44. UUP

70.4K 5.3K 325
                                    

Senyumnya terus merekah. Perut datar tertutup gamis serta khimar di hadapannya lebih menarik dari suara shalawat diiringi beriringan rebana di luar yang sama sekali tak mengusik kegiatannya. Berkali-kali kepalanya mendusel seraya terkekeh ketika rambutnya menyentuh perut uminya yang tertutupi itu.

Semenjak kejadian siang hingga Hizam memakan mie ayam bersama keluarganya, tak henti-henti ia tersenyum bahagia. Hizam yang saat ini tengah mengikuti kegiatan awal sebagai santri rela bolak-balik demi mengikuti serangkaian acara dan bertemu dengan umi serta calon adiknya.

Malam ini, Hizam memutuskan untuk mengurung uminya di kamar karena tak mau uminya merasakan angin malam jika turut hadir dalam acara di pesantren. Hizam memilih memisahkan diri dari teman-teman barunya yang tengah mendengar ceramah dan berkenalan ria di laur sana. Anak itu terlihat begitu girang saat tahu bahwa Allah kembali memberikannya adik kecil yang akan hadir menggantikan adiknya---Aida, sampai Hizam tak mau jika berjauh-jauhan dengan sang umi.

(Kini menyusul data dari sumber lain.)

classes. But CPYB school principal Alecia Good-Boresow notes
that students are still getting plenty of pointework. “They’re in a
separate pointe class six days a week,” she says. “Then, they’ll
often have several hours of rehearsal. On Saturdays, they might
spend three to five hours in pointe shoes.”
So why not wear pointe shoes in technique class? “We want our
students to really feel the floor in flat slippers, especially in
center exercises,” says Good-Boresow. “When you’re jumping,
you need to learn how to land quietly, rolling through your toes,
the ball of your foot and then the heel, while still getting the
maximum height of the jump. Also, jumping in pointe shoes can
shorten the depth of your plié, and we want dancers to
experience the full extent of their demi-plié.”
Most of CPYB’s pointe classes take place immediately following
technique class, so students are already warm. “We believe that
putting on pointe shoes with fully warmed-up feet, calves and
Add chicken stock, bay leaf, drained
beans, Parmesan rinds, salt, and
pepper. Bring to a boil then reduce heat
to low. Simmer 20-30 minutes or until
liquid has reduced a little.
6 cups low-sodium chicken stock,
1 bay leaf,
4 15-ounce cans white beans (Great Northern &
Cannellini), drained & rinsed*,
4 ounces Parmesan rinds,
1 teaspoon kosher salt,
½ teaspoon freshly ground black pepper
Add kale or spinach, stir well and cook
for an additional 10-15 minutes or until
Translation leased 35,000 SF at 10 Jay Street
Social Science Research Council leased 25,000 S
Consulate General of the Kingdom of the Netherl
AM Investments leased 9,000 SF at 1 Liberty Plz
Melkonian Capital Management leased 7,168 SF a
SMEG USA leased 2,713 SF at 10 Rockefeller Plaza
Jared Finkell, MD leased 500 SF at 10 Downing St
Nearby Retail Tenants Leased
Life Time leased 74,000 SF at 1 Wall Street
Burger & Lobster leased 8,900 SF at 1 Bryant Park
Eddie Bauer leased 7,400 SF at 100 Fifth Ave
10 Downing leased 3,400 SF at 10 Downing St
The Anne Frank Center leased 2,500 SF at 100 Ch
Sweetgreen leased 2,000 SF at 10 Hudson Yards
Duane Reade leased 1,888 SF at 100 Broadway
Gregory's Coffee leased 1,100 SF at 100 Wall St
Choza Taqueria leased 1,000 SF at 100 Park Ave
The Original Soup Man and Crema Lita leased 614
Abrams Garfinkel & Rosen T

Syera yang mengelus surai putranya hanya terkekeh melihat tingkah Hizam yang menjadikan pahanya sebagai bantalan dan beberapa kali merasakan kecupan dari sang putra di perutnya.

“Umi, sejak kapan adik ada di sini,” tanya Hizam sembari mengecup perut Syera lalu beralih menatap wajah uminya yang lebih tinggi darinya.

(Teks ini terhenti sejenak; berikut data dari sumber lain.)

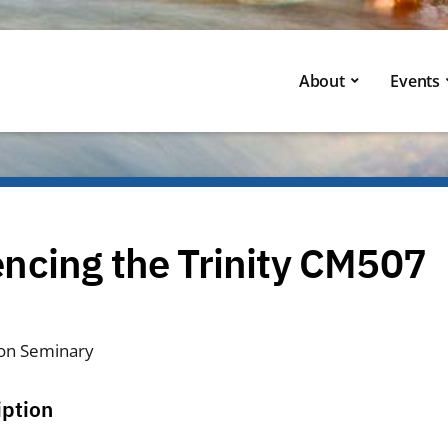
About
Events
ncing the Trinity CM507
on Seminary
iption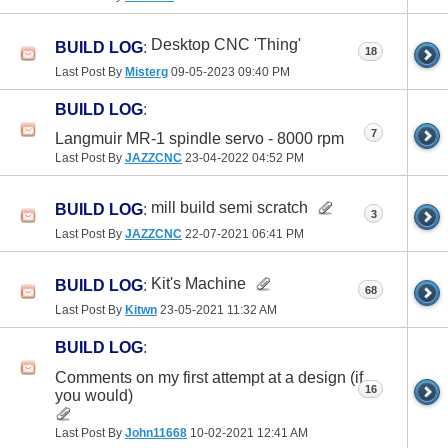
Desktop CNC 'Thing'
BUILD LOG
:
18
Last Post By
Misterg
09-05-2023
09:40 PM
BUILD LOG
:
7
Langmuir MR-1 spindle servo - 8000 rpm
Last Post By
JAZZCNC
23-04-2022
04:52 PM
mill build semi scratch
BUILD LOG
:
3
Last Post By
JAZZCNC
22-07-2021
06:41 PM
Kit's Machine
BUILD LOG
:
68
Last Post By
Kitwn
23-05-2021
11:32 AM
BUILD LOG
:
Comments on my first attempt at a design (if
16
you would)
Last Post By
John11668
10-02-2021
12:41 AM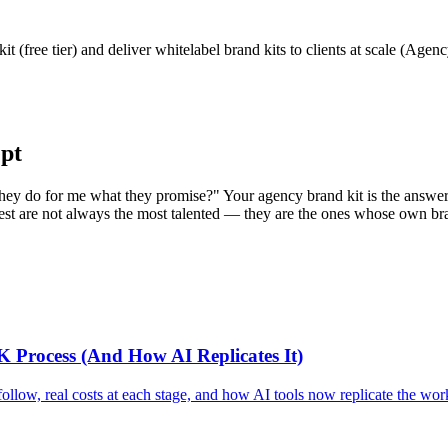
 (free tier) and deliver whitelabel brand kits to clients at scale (Agen
pt
ey do for me what they promise?" Your agency brand kit is the answer d
astest are not always the most talented — they are the ones whose own 
K Process (And How AI Replicates It)
low, real costs at each stage, and how AI tools now replicate the workf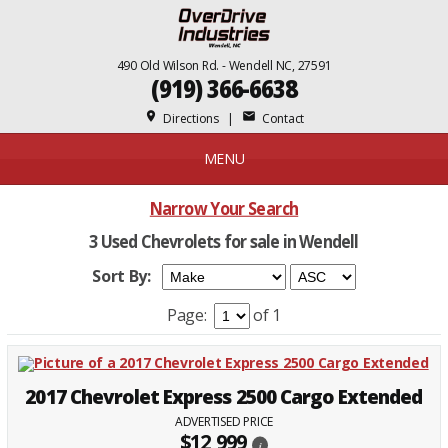
490 Old Wilson Rd. - Wendell NC, 27591
(919) 366-6638
place
mail
Directions
|
Contact
MENU
Narrow Your Search
3 Used Chevrolets for sale in Wendell
Sort By:
Page:
of 1
2017 Chevrolet Express 2500 Cargo Extended
ADVERTISED PRICE
$12,999
i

“Seminggu lalu,” balas Syera tersenyum manis.

“Hizam kok nggak dikasih tau,” protes Hizam cemberut.

Syera terkekeh. Ia menundukkan kepala dan mengecup dahi sang putra sayang, lalu kembali duduk tegap. “Kata Abimu biar jadi kejutan,” balasnya.

Hizam terdiam. Meski kesal mengetahui fakta itu, ia tetap bahagia karena Allah mengabulkan doanya. Kembali ditatapnya perut datar Syera dengan senyum merekah lalu berkara, "Abang sayang sama adik." Hizam tersenyum manis, melingkarkan kedua tangannya di pinggang Syera dan memeluknya erat.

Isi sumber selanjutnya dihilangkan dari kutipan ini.